Wednesday, January 07, 2015

A rather indolent day.

I woke, enclosed in mist and fog and darkness

and more or less confined to barracks because of snow and ice

These great drifts of snow that engulfed us on the week-end are piled high beside driveways and sidewalks, as folk try to clear a way through.

The temperature rises, and occasionally it rains, and then freezes.

My son, on the Chilcotin Plateau, told me last night that there were at least five levels of ice buried in the snow drifts there, which makes snow removal by hand treacherous on the heart and muscles, but not too bad if you have some heavy equipment handy (which they have).



  I have a video to show you just how easy it is up there in the Caribou!!  A piece of cake.....

video

I spent the first part of the morning devising a makeshift bird feeder that I could hang from the railing on the porch, there being too much snow for me to reach the regular feeders which now look like a cross between a ski chalet and an asian pagoda.

A long length of linen from my weaving stash and a deep aluminium pie plate that I could use the hole punch on, and the little birds were once again frequenting the food bar.

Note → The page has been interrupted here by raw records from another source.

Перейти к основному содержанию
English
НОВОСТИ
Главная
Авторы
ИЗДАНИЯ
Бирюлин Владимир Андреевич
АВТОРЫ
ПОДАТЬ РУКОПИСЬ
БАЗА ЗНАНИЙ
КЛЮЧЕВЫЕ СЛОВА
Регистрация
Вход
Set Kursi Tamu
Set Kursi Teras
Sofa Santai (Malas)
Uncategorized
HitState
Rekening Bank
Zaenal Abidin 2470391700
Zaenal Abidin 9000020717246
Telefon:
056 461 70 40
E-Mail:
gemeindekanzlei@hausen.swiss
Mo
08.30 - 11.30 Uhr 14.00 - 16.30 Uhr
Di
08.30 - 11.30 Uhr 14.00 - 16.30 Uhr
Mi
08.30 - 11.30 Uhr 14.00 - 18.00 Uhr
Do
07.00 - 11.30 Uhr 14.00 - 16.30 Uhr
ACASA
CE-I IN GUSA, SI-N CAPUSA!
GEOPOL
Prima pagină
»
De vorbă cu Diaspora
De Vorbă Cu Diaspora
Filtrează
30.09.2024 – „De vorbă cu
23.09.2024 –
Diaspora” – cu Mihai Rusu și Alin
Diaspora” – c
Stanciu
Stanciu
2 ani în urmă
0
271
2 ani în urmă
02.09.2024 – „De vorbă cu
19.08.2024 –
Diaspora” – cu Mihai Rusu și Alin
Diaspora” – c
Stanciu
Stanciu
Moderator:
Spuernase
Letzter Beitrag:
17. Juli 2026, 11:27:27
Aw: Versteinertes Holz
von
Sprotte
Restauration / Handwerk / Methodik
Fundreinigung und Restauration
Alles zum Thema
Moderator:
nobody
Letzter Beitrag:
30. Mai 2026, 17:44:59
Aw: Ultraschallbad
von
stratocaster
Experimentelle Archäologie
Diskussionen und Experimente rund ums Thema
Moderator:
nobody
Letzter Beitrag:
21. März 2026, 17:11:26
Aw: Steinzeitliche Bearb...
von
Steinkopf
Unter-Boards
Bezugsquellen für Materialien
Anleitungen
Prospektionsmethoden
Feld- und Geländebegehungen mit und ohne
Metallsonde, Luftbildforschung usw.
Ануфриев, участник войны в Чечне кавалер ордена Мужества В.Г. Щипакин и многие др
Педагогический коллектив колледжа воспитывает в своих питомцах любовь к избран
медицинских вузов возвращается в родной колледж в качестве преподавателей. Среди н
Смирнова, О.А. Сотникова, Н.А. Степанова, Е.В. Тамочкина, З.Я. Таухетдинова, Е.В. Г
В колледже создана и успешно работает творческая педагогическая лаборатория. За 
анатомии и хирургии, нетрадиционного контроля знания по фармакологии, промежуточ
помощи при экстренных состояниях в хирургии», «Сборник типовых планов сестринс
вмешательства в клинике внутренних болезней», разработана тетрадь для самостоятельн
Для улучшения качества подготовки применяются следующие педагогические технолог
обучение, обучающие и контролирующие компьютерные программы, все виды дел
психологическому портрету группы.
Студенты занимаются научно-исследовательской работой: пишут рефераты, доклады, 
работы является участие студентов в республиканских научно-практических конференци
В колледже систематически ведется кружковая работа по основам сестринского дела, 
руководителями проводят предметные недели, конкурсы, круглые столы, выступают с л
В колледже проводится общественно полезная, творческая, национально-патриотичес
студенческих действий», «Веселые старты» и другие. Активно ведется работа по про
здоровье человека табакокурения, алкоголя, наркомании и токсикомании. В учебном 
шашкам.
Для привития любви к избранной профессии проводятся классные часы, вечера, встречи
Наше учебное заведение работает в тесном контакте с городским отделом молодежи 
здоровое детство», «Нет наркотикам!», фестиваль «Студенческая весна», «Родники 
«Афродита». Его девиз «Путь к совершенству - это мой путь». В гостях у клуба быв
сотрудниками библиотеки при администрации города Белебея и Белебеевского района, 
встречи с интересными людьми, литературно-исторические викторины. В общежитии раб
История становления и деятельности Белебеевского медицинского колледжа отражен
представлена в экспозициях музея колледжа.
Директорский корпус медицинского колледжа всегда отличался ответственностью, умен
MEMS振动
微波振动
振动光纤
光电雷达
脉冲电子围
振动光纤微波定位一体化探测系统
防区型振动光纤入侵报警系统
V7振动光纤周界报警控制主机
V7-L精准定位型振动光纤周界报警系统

That finished, the fog began to lift a little, and as I had mid-morning coffee
I could see trees on the mountain, outlined faintly.  The air a quarter of a way up the mountains 
is a pretty blue, but beyond that all is overcast in grey.

The rest of the day I have been spinning. disciplining myself to finish the 
brilliant green roving before I start on the last indulgence
at the Naughty  (Knotty)  Knitter, - 
a plait of varigated mauves and greens and rose merino that I hope
someday will be a lovely lacy pair of socks.

Wallace Stegner's early book, Remember Laughter,
sits on the table beside my chair along with my knitting,
and so January will idle its way into a February thaw
and eventually Snowdrops and Lenten Roses,

and I will give up indolence and begin to poke around for first green shoots....



3 comments:

Morning's Minion said...

I enjoyed the lovely imagery packed into your short essay. January is a waiting time, a time of hunkering down.

The Weaver of Grass said...

Poor you with all that snow Hildred, although I must say your header makes it all look so beautiful
We have no snow here as yet and the snowdrops and tete a tete daffodils are poking their leaves above the ground, as are the lenten roses. They all seem able to take care of themselves if and when the snow comes. Keep snug and warm and enjoy you handwork.

Sallie (FullTime-Life) said...

My daughter likes winter and feels that it is part of her natural rhythm -- a time to 'hibernate' and curl up by the fire. (She is about as 'indolent' as you are -- lots of projects going on, just not outdoor work.)

Be careful in all that ice and snow -- unlike you or my dear daughter, I do not love winter at all and am glad not to have to deal with it.